Much to the surprise of friends, family and colleagues I decided to embark on an experiment where I was dressed in the opposite to what I normally wear, for an article that appears in the September issue of Psychologies magazine (out now!). I hold strong beliefs that one should never be told how to dress. We are all individuals perfectly capable of deciding what we like wearing. Some people market themselves as 'experts' in knowing how to dress, something I find very odd. There's no right or wrong answers to fashion. I do understand that not everyone has the time to think about what to wear but I would never agree that a person doesn't possess the 'creativity' to dress themselves. Knowing I would have to wear black clothes for a day filled me with fear, it's something I've never done.
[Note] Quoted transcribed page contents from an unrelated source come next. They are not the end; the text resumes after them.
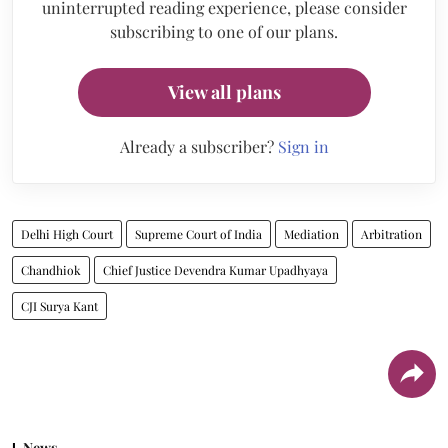
uninterrupted reading experience, please consider
subscribing to one of our plans.
View all plans
Already a subscriber?
Sign in
Delhi High Court
Supreme Court of India
Mediation
Arbitration
Chandhiok
Chief Justice Devendra Kumar Upadhyaya
CJI Surya Kant
News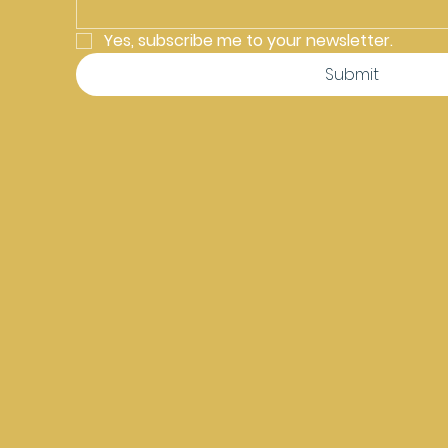
Yes, subscribe me to your newsletter.
Submit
It signifies formality, rules and regulations (just stand upstairs at a train station during rush hour and look down on the hundreds of ant like people going about their business in the same shade), it's so suffocating. Then there are girls who wear black because they think it makes them slimmer. I find this really sad, there are so many ways to make your body look good without the need to resort to wearing black.
This is me in the 'before the makeover' photo, looking normal; mixing and matching colours, patterns and textures. It's the kind of outfit that makes me feel full of positive energy. And just to prove it wasn't something I put together for the magazine article I wanted to show you my wardrobe and some photos of me taken over the last decade.
To tell you the truth, I actually have two wardrobes, this is just one of them. I find it useful to display all my garments, footwear and accessories in one place as it helps visualise outfit combinations. There's no point having stuff tucked away in drawers, they get forgotten about. You can read more about where I source my clothes in a previous blog post of mine and see more about my wardrobe in a V&A Museum book called British Asian Fashion, which was published last year. It is a gorgeous book, especially the cover!
|Crafting at home 2002|
Looking back at photos of my student days is always really exciting though like most folk I experience pangs of jealously about wishing I could return to such a carefree life. When I wasn't studying for my geography degree I was generally busying myself crafting and looking for fabulous clothes. I made the skirt (and canvas) from fabric bought in Ikea, though sadly as it was made to measure the 21 year old me, it no longer fits : (
|University of Sussex graduation 2003|
On graduation day I was the only student not wearing black and white and I remember my tutors being extremely excited about it and telling me afterwards now happy Richard Attenborough (his eyes popped out apparently) was when he saw me on stage (I was lucky enough to be handed my certificate by the man himself!) My only regret was when I received my main photograph. The arm clutching my scroll also has a plastic lovehearts watch on, which looked really tacky, but in time I've grown to appreciate this as even though it was a prestigious and traditional occasion, it still captured my style, and who I was aged 22.
|Out in the country|
When some people go into the country they like to wear colours that blend in to the background like khaki barbour coats or dark trousers - not me! This was taken some years ago on a random visit to the sussex coast where even though it was a long outdoor walk I'm still clutching an Anna Sui handbag.
|Glamour puss look 2006|
My first book launch in 2006 gave me an excuse to treat myself to a proper Asian outfit. I have always loved them but they are very pricey and out of my budget. I found this gorgeous shalwar kameez in Southall. It shimmers and shines in every direction and is detailed with tiny rainbow coloured sequins.
|Weekend attire 2005|
At weekends I like to dress comfortably whilst exploring the streets, events and activities of Londinium; this is me in my casual attire. It's the most dressed down I normally get...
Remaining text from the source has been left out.